I felt a chill unrelated to the Director’s presence. “What?”

“I’m to return to Rome immediately,” he said, and I could hear nothing but the sour notes as he said it. “Immediate recall. They have me booked on a flight that leaves in three hours.”

“You can’t be serious,” I said, a sick pit in my stomach churning the acids within. “We’re looking down the barrel of imminent attack here.”

“I know,” he said, “and I told them to sit on the pointy end of an umbrella and open it. I’m staying.”

“No,” Old Man Winter said, “you should go. And you should take Sienna with you.”

“Director,” Ariadne said, silencing the voices that started to speak around her, “are we certain that sending Sienna to Italy is going to be safer than keeping her here?”

“Europe’s in a mess right now,” Reed said. “Not something my bosses wanted to get into on the phone, but I get the sense there are some pretty major moves going on over there at present. I’m not sure you’d be protecting her by getting her there. And our headquarters stays mobile by necessity—Europe is Omega’s backyard, and our relationship with them isn’t exactly peaceful coexistence, if you know what I mean. They’re trying to wipe us out, and vice versa.”

“Sir,” Bastian said, “if we’re facing imminent attack, we could really use a meta with her power on the line with us to defend the Directorate. Sending away one of our best fighters might not be the strongest idea.”

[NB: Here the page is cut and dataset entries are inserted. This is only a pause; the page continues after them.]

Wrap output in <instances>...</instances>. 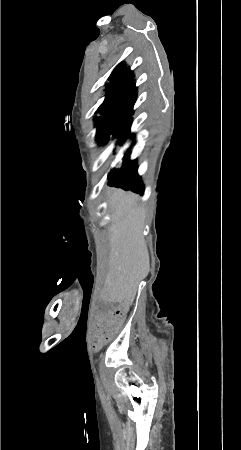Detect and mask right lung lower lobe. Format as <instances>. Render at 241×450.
<instances>
[{
	"label": "right lung lower lobe",
	"instance_id": "98d812e1",
	"mask_svg": "<svg viewBox=\"0 0 241 450\" xmlns=\"http://www.w3.org/2000/svg\"><path fill=\"white\" fill-rule=\"evenodd\" d=\"M137 162L131 161L126 155L120 170L115 169L108 175L109 185L120 187L125 190H132L133 192L143 194L144 189L141 183V177L137 173Z\"/></svg>",
	"mask_w": 241,
	"mask_h": 450
}]
</instances>
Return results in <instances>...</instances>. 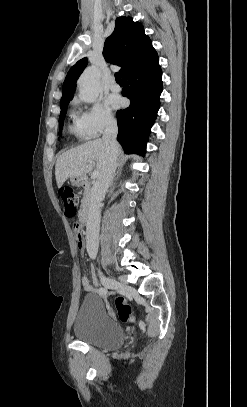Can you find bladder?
<instances>
[{
	"instance_id": "bladder-1",
	"label": "bladder",
	"mask_w": 247,
	"mask_h": 407,
	"mask_svg": "<svg viewBox=\"0 0 247 407\" xmlns=\"http://www.w3.org/2000/svg\"><path fill=\"white\" fill-rule=\"evenodd\" d=\"M74 334L79 341L107 350H116L124 343V329L112 318L100 297H84L74 322Z\"/></svg>"
}]
</instances>
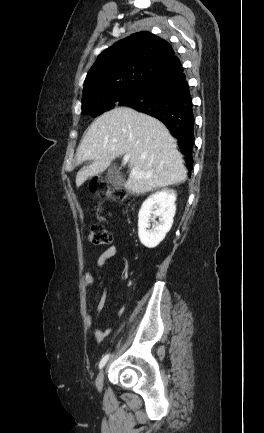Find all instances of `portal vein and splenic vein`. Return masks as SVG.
Masks as SVG:
<instances>
[{"mask_svg":"<svg viewBox=\"0 0 264 433\" xmlns=\"http://www.w3.org/2000/svg\"><path fill=\"white\" fill-rule=\"evenodd\" d=\"M123 161H124V164H126L129 161V155H125L123 158ZM136 174H137V172L133 169L131 171V175H136Z\"/></svg>","mask_w":264,"mask_h":433,"instance_id":"portal-vein-and-splenic-vein-1","label":"portal vein and splenic vein"}]
</instances>
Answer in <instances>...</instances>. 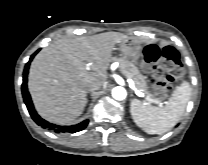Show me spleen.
<instances>
[{"instance_id":"obj_1","label":"spleen","mask_w":208,"mask_h":165,"mask_svg":"<svg viewBox=\"0 0 208 165\" xmlns=\"http://www.w3.org/2000/svg\"><path fill=\"white\" fill-rule=\"evenodd\" d=\"M191 87L184 81L163 107H151L138 99L130 104L131 116L138 127L148 134H163L174 127L184 114Z\"/></svg>"}]
</instances>
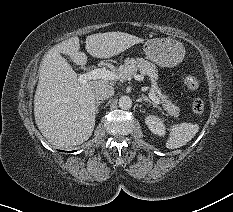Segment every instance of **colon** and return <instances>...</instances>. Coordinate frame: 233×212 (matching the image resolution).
I'll list each match as a JSON object with an SVG mask.
<instances>
[{
	"label": "colon",
	"instance_id": "1",
	"mask_svg": "<svg viewBox=\"0 0 233 212\" xmlns=\"http://www.w3.org/2000/svg\"><path fill=\"white\" fill-rule=\"evenodd\" d=\"M184 84L190 90H198L200 87L199 81L192 75H186L184 77ZM192 109L194 113L202 114L205 109L203 100L201 98H195L193 100Z\"/></svg>",
	"mask_w": 233,
	"mask_h": 212
}]
</instances>
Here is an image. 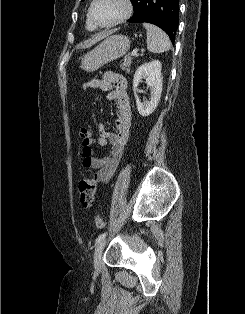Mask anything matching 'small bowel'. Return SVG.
<instances>
[{"label":"small bowel","mask_w":245,"mask_h":314,"mask_svg":"<svg viewBox=\"0 0 245 314\" xmlns=\"http://www.w3.org/2000/svg\"><path fill=\"white\" fill-rule=\"evenodd\" d=\"M83 89L98 88L107 92V99L114 101L116 119L114 131H109L104 124H99L98 135L93 137L92 131L82 127L79 132L82 147V166L96 169L95 181L106 184L113 176L123 155L131 128V108L128 87L125 79L116 72H105L101 79H92L82 85ZM109 145L106 156H97L93 146Z\"/></svg>","instance_id":"c3829d8e"}]
</instances>
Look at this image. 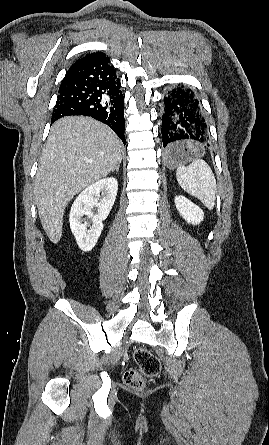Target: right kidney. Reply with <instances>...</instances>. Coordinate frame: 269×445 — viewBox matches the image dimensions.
Returning <instances> with one entry per match:
<instances>
[{
    "label": "right kidney",
    "mask_w": 269,
    "mask_h": 445,
    "mask_svg": "<svg viewBox=\"0 0 269 445\" xmlns=\"http://www.w3.org/2000/svg\"><path fill=\"white\" fill-rule=\"evenodd\" d=\"M118 182L113 177L101 179L85 188L75 199L69 215L70 228L79 248L91 251L96 245L103 229V221L108 217L115 202ZM104 198L98 202L100 194ZM98 207V214L93 215L91 209ZM92 218V227L87 229L82 217Z\"/></svg>",
    "instance_id": "1"
}]
</instances>
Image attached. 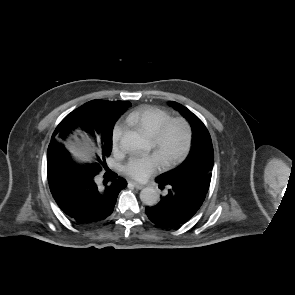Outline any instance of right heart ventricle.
I'll return each instance as SVG.
<instances>
[{
    "mask_svg": "<svg viewBox=\"0 0 295 295\" xmlns=\"http://www.w3.org/2000/svg\"><path fill=\"white\" fill-rule=\"evenodd\" d=\"M171 118V115L164 109L146 106L131 112L127 117V122L152 137Z\"/></svg>",
    "mask_w": 295,
    "mask_h": 295,
    "instance_id": "obj_1",
    "label": "right heart ventricle"
}]
</instances>
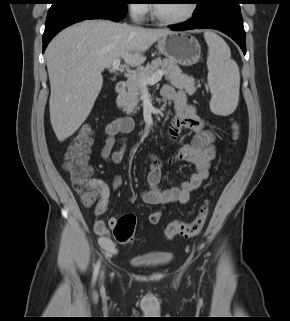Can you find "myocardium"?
I'll return each mask as SVG.
<instances>
[{
  "label": "myocardium",
  "instance_id": "f54148a6",
  "mask_svg": "<svg viewBox=\"0 0 290 321\" xmlns=\"http://www.w3.org/2000/svg\"><path fill=\"white\" fill-rule=\"evenodd\" d=\"M154 4H156V3H153L150 5L151 17L157 23H159L161 25H166V26H173V25L185 23L186 21L190 20L194 16V14L196 13V10H197V4L195 3V1L190 0L188 11L183 16L178 17V18L169 19V18H163V17L159 16L158 13L156 12V7Z\"/></svg>",
  "mask_w": 290,
  "mask_h": 321
}]
</instances>
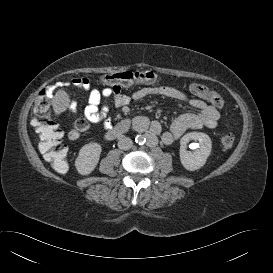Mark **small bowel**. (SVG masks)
Returning a JSON list of instances; mask_svg holds the SVG:
<instances>
[{
	"label": "small bowel",
	"instance_id": "1",
	"mask_svg": "<svg viewBox=\"0 0 273 273\" xmlns=\"http://www.w3.org/2000/svg\"><path fill=\"white\" fill-rule=\"evenodd\" d=\"M67 83L88 93V101L83 109V115L93 124L104 122V124L109 127L112 123L109 117V107L103 104L104 98L113 97L114 105L116 107L126 106L131 100L128 95L122 93L121 88L111 86L104 88L92 87L90 79L86 77L73 78ZM191 86L192 84L189 85L190 93L200 98H204L195 94L192 91ZM150 96L187 101L192 108L198 111L197 113H185L178 116L172 122L170 129L165 131L161 136V139L165 144L172 143L187 130L201 128L213 129L217 126L220 117L218 110L202 99L191 98L185 91L171 86H150L138 89L132 94L134 100H140ZM69 108L72 111H76L78 106L76 103H71ZM160 132V124L157 121H152L149 125V133L155 136Z\"/></svg>",
	"mask_w": 273,
	"mask_h": 273
}]
</instances>
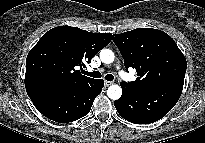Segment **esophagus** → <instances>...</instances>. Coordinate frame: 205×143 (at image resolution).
<instances>
[{"label": "esophagus", "mask_w": 205, "mask_h": 143, "mask_svg": "<svg viewBox=\"0 0 205 143\" xmlns=\"http://www.w3.org/2000/svg\"><path fill=\"white\" fill-rule=\"evenodd\" d=\"M113 84V82H111V81H105V86L106 87H108V86H110V85H112Z\"/></svg>", "instance_id": "34e87169"}]
</instances>
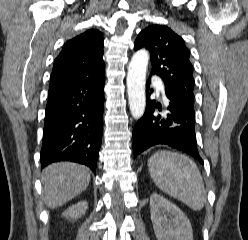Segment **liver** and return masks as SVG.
<instances>
[{
  "instance_id": "1",
  "label": "liver",
  "mask_w": 248,
  "mask_h": 240,
  "mask_svg": "<svg viewBox=\"0 0 248 240\" xmlns=\"http://www.w3.org/2000/svg\"><path fill=\"white\" fill-rule=\"evenodd\" d=\"M45 204L55 209L82 193L90 182V171L85 166L59 162L46 167L41 175Z\"/></svg>"
}]
</instances>
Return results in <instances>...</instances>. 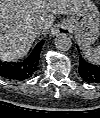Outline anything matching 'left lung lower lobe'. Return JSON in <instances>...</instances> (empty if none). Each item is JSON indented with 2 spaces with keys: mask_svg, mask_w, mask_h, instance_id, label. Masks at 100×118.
I'll use <instances>...</instances> for the list:
<instances>
[{
  "mask_svg": "<svg viewBox=\"0 0 100 118\" xmlns=\"http://www.w3.org/2000/svg\"><path fill=\"white\" fill-rule=\"evenodd\" d=\"M79 74L88 83H100V65H94L79 58Z\"/></svg>",
  "mask_w": 100,
  "mask_h": 118,
  "instance_id": "0a47b994",
  "label": "left lung lower lobe"
}]
</instances>
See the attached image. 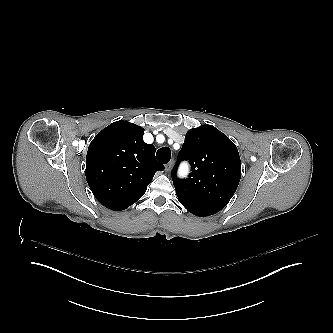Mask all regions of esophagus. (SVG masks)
Here are the masks:
<instances>
[{"label": "esophagus", "instance_id": "34e87169", "mask_svg": "<svg viewBox=\"0 0 333 333\" xmlns=\"http://www.w3.org/2000/svg\"><path fill=\"white\" fill-rule=\"evenodd\" d=\"M172 166H173V161H170V162L166 165L165 170H166V171H170L171 168H172Z\"/></svg>", "mask_w": 333, "mask_h": 333}]
</instances>
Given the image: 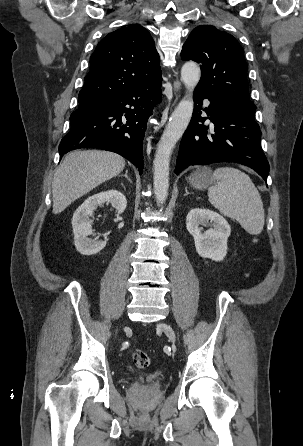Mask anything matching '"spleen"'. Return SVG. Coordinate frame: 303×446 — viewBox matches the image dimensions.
Instances as JSON below:
<instances>
[{
  "label": "spleen",
  "mask_w": 303,
  "mask_h": 446,
  "mask_svg": "<svg viewBox=\"0 0 303 446\" xmlns=\"http://www.w3.org/2000/svg\"><path fill=\"white\" fill-rule=\"evenodd\" d=\"M213 179L217 183L208 189L210 203L249 234H260L265 222L263 202L250 177L239 169L220 167Z\"/></svg>",
  "instance_id": "3e777b00"
}]
</instances>
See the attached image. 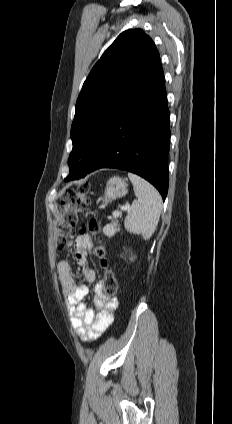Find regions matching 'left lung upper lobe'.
Instances as JSON below:
<instances>
[{"mask_svg": "<svg viewBox=\"0 0 232 424\" xmlns=\"http://www.w3.org/2000/svg\"><path fill=\"white\" fill-rule=\"evenodd\" d=\"M159 63L154 42L141 29L122 32L104 52L76 102L68 180L87 174L109 128Z\"/></svg>", "mask_w": 232, "mask_h": 424, "instance_id": "5c2ea615", "label": "left lung upper lobe"}]
</instances>
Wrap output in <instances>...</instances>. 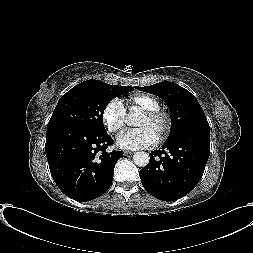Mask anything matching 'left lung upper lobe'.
Segmentation results:
<instances>
[{
    "label": "left lung upper lobe",
    "mask_w": 253,
    "mask_h": 253,
    "mask_svg": "<svg viewBox=\"0 0 253 253\" xmlns=\"http://www.w3.org/2000/svg\"><path fill=\"white\" fill-rule=\"evenodd\" d=\"M136 89L154 94L165 101L172 119L169 138L187 130L210 132L202 107L195 96L185 88L173 82H160L151 86L136 87Z\"/></svg>",
    "instance_id": "obj_1"
}]
</instances>
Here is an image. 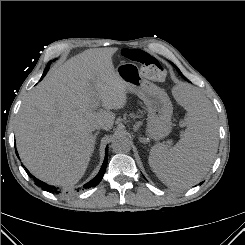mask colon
Listing matches in <instances>:
<instances>
[{
	"instance_id": "obj_1",
	"label": "colon",
	"mask_w": 245,
	"mask_h": 245,
	"mask_svg": "<svg viewBox=\"0 0 245 245\" xmlns=\"http://www.w3.org/2000/svg\"><path fill=\"white\" fill-rule=\"evenodd\" d=\"M124 56L129 60L140 63L146 77L156 81H162L166 78L167 72L165 68L154 56H151L142 50L134 49L125 50Z\"/></svg>"
}]
</instances>
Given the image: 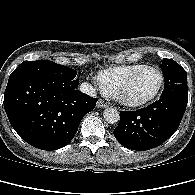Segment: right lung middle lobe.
<instances>
[{
	"label": "right lung middle lobe",
	"instance_id": "right-lung-middle-lobe-1",
	"mask_svg": "<svg viewBox=\"0 0 195 195\" xmlns=\"http://www.w3.org/2000/svg\"><path fill=\"white\" fill-rule=\"evenodd\" d=\"M14 72H30L47 76L48 78L59 82L63 89H68L75 82H78V79L75 78L77 72L74 69L49 60L24 61L14 70Z\"/></svg>",
	"mask_w": 195,
	"mask_h": 195
}]
</instances>
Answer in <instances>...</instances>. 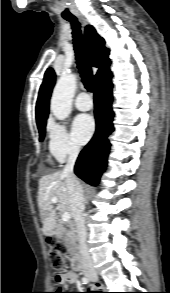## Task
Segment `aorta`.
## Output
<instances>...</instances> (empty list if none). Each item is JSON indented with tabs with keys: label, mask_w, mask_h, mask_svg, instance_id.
Returning <instances> with one entry per match:
<instances>
[{
	"label": "aorta",
	"mask_w": 170,
	"mask_h": 293,
	"mask_svg": "<svg viewBox=\"0 0 170 293\" xmlns=\"http://www.w3.org/2000/svg\"><path fill=\"white\" fill-rule=\"evenodd\" d=\"M77 86L74 74L63 75L57 81L50 102V109L58 120L66 119L72 110V99Z\"/></svg>",
	"instance_id": "762f6f07"
}]
</instances>
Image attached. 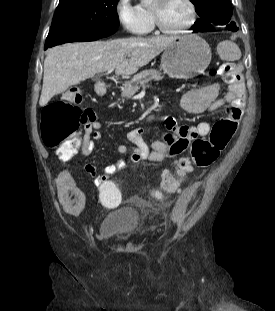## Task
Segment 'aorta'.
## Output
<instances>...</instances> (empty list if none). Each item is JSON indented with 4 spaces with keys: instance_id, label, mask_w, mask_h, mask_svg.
I'll use <instances>...</instances> for the list:
<instances>
[{
    "instance_id": "obj_1",
    "label": "aorta",
    "mask_w": 275,
    "mask_h": 311,
    "mask_svg": "<svg viewBox=\"0 0 275 311\" xmlns=\"http://www.w3.org/2000/svg\"><path fill=\"white\" fill-rule=\"evenodd\" d=\"M141 2L145 5H149L153 2V0H141Z\"/></svg>"
}]
</instances>
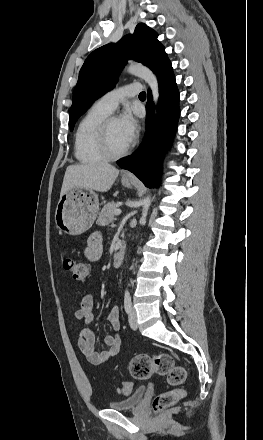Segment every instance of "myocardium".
<instances>
[{"label": "myocardium", "mask_w": 263, "mask_h": 440, "mask_svg": "<svg viewBox=\"0 0 263 440\" xmlns=\"http://www.w3.org/2000/svg\"><path fill=\"white\" fill-rule=\"evenodd\" d=\"M117 119L116 116L109 114L99 124L97 129V146L100 152L107 159H118L124 157L130 151L132 144L130 143L125 149L115 152L111 149L108 139L109 125L112 120Z\"/></svg>", "instance_id": "f54148a6"}]
</instances>
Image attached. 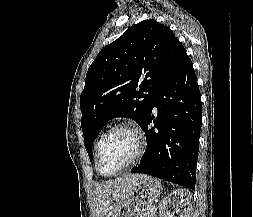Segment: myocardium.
<instances>
[{
  "label": "myocardium",
  "instance_id": "obj_1",
  "mask_svg": "<svg viewBox=\"0 0 253 217\" xmlns=\"http://www.w3.org/2000/svg\"><path fill=\"white\" fill-rule=\"evenodd\" d=\"M118 130H126L129 131L130 133L133 134V136L135 137L136 140V151L134 153V155L132 156V158L126 163L124 164L122 167H120L119 169L115 170L112 173H104L101 171L100 167H99V153H100V149L101 146L103 144V142L106 140V138L111 135L113 132L118 131ZM145 137L143 132L135 125L129 124V123H119L116 124L114 126H112L109 130H107L99 139L97 145H96V149H95V169L96 171L104 177H111L114 175H117L121 172H123L124 170L128 169L130 166H132L133 164H135L143 155L144 151H145Z\"/></svg>",
  "mask_w": 253,
  "mask_h": 217
}]
</instances>
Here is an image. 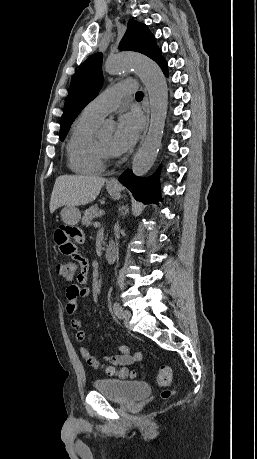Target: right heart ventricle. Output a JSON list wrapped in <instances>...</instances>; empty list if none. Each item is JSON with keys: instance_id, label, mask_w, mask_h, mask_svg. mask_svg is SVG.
<instances>
[{"instance_id": "right-heart-ventricle-1", "label": "right heart ventricle", "mask_w": 257, "mask_h": 459, "mask_svg": "<svg viewBox=\"0 0 257 459\" xmlns=\"http://www.w3.org/2000/svg\"><path fill=\"white\" fill-rule=\"evenodd\" d=\"M100 120L82 113L75 121L66 146L69 168L81 175L99 174L104 162L96 148L94 130Z\"/></svg>"}]
</instances>
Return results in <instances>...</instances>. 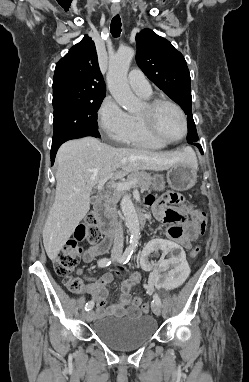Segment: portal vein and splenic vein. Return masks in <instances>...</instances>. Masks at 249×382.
<instances>
[{
	"label": "portal vein and splenic vein",
	"mask_w": 249,
	"mask_h": 382,
	"mask_svg": "<svg viewBox=\"0 0 249 382\" xmlns=\"http://www.w3.org/2000/svg\"><path fill=\"white\" fill-rule=\"evenodd\" d=\"M104 183H105V181L100 182L97 185V189L98 190H102V188L104 186ZM136 184H137V180H133V181H130V182L124 181V182L112 183L108 187L112 188V189H117V190H130V188L132 186H135Z\"/></svg>",
	"instance_id": "obj_1"
}]
</instances>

“Has anybody asked what Sienna actually wants to do?” Clary’s voice wavered before it came out.

All heads turned to me. I felt my mouth open and close before I spoke. “I’m not leaving,” I said, almost as surprised I said it as the others were hearing it. I saw Parks nod, a slight smile on his lips. “I’m not running from Omega, not ever again.” I felt my cheeks redden. “I ran from them once before and a lot of people died. I haven’t forgotten, not for one day, what that felt like. I won’t do it again. If they want me, they know where to find me, and I’ll be right out front kicking the ass off whoever they send to do the job.”

“No offense,” Reed said, “but that’s really dumb.”

“Thanks,” I said. “But I’m a big girl now, and that means not running from my problems, even when they’re pretty big themselves.”

“You have no idea,” Old Man Winter said, and his voice sounded brittle. “But it is your life, and your choice.” He looked down, staring into the distance at Madigan on the other side of the window, before turning back to Reed. “Return to your people. Apprise them of our situation. Ask them for help. Tell them how dire our need becomes. Urge them to hurry.”